>>

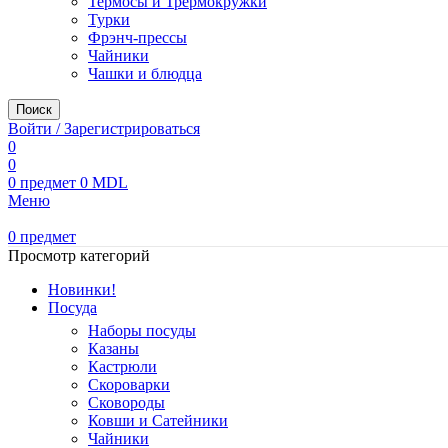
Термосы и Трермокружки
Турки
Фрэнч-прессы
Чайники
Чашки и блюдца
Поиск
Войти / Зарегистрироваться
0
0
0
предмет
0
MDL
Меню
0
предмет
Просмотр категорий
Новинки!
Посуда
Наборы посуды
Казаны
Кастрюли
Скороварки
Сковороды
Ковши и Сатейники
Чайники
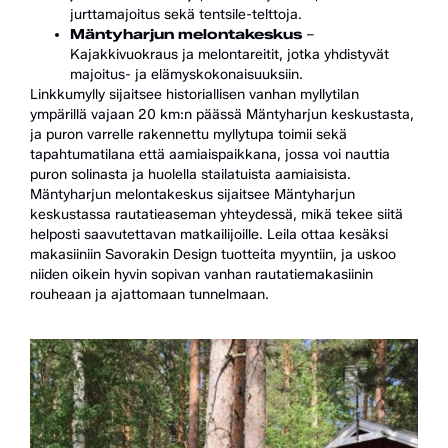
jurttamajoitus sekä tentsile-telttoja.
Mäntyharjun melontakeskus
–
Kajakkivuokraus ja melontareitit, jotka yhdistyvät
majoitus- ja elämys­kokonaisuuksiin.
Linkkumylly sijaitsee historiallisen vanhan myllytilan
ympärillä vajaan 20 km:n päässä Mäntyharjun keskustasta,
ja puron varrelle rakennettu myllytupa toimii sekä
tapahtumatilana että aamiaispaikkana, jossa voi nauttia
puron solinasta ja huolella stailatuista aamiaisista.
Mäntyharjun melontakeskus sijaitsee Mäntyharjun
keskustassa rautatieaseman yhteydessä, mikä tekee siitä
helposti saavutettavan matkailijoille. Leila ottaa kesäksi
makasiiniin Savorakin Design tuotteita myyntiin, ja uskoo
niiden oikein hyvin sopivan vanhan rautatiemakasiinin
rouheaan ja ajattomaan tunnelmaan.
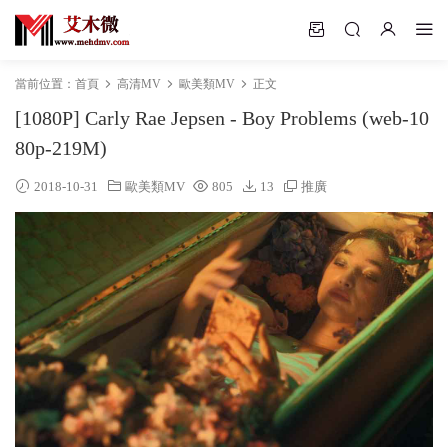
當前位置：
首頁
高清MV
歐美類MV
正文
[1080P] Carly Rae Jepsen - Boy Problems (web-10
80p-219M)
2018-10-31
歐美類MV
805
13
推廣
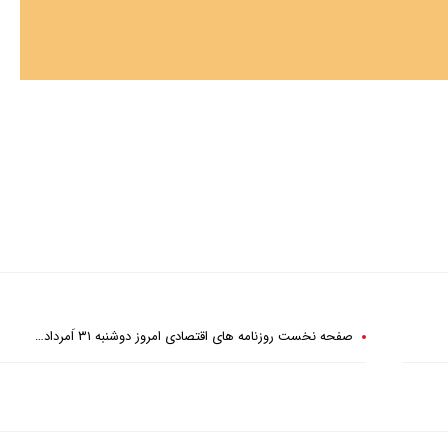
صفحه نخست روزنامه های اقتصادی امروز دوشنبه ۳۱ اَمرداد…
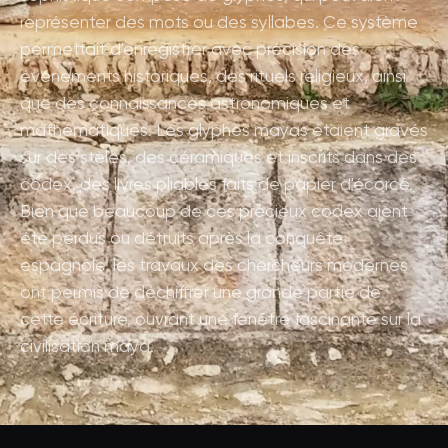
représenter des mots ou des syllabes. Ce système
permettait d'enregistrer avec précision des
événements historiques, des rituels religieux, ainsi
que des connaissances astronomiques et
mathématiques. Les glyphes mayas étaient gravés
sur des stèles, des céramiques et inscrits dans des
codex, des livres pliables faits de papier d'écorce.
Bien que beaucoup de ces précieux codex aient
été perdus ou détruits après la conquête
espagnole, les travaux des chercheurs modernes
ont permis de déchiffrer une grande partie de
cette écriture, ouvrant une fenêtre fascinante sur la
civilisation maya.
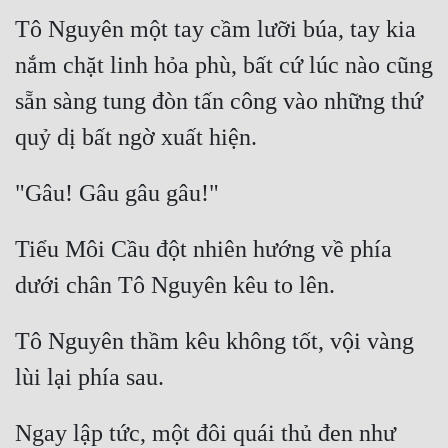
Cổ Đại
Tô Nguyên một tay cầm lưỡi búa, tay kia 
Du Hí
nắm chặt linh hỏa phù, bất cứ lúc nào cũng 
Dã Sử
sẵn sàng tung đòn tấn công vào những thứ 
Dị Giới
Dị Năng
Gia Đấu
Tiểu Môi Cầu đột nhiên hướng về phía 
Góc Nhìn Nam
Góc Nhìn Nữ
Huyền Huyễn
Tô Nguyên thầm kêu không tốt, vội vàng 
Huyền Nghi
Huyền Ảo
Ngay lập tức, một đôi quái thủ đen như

<<

■ ASSIGNMENT ■
If a line in the listing holds the word "sijaitsee", copy it out.

■ RESULT OF THE TASK ■
Linkkumylly sijaitsee historiallisen vanhan myllytilan
Mäntyharjun melontakeskus sijaitsee Mäntyharjun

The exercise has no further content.